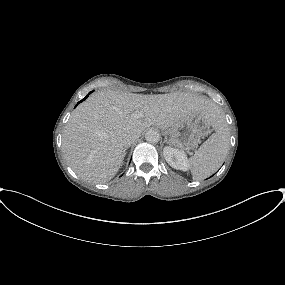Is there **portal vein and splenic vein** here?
I'll return each instance as SVG.
<instances>
[{"mask_svg": "<svg viewBox=\"0 0 285 285\" xmlns=\"http://www.w3.org/2000/svg\"><path fill=\"white\" fill-rule=\"evenodd\" d=\"M134 115H135V117H140V116H142L141 113H139V112H135Z\"/></svg>", "mask_w": 285, "mask_h": 285, "instance_id": "obj_1", "label": "portal vein and splenic vein"}]
</instances>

· · · · ·

-- About this task --
Pictures excluded, set down all the entries exactly.

-- Solution to this problem --
Is there **portal vein and splenic vein** here?
I'll return each instance as SVG.
<instances>
[{"mask_svg": "<svg viewBox=\"0 0 285 285\" xmlns=\"http://www.w3.org/2000/svg\"><path fill=\"white\" fill-rule=\"evenodd\" d=\"M134 115H135V117H140V116H142L141 113H139V112H135Z\"/></svg>", "mask_w": 285, "mask_h": 285, "instance_id": "obj_1", "label": "portal vein and splenic vein"}]
</instances>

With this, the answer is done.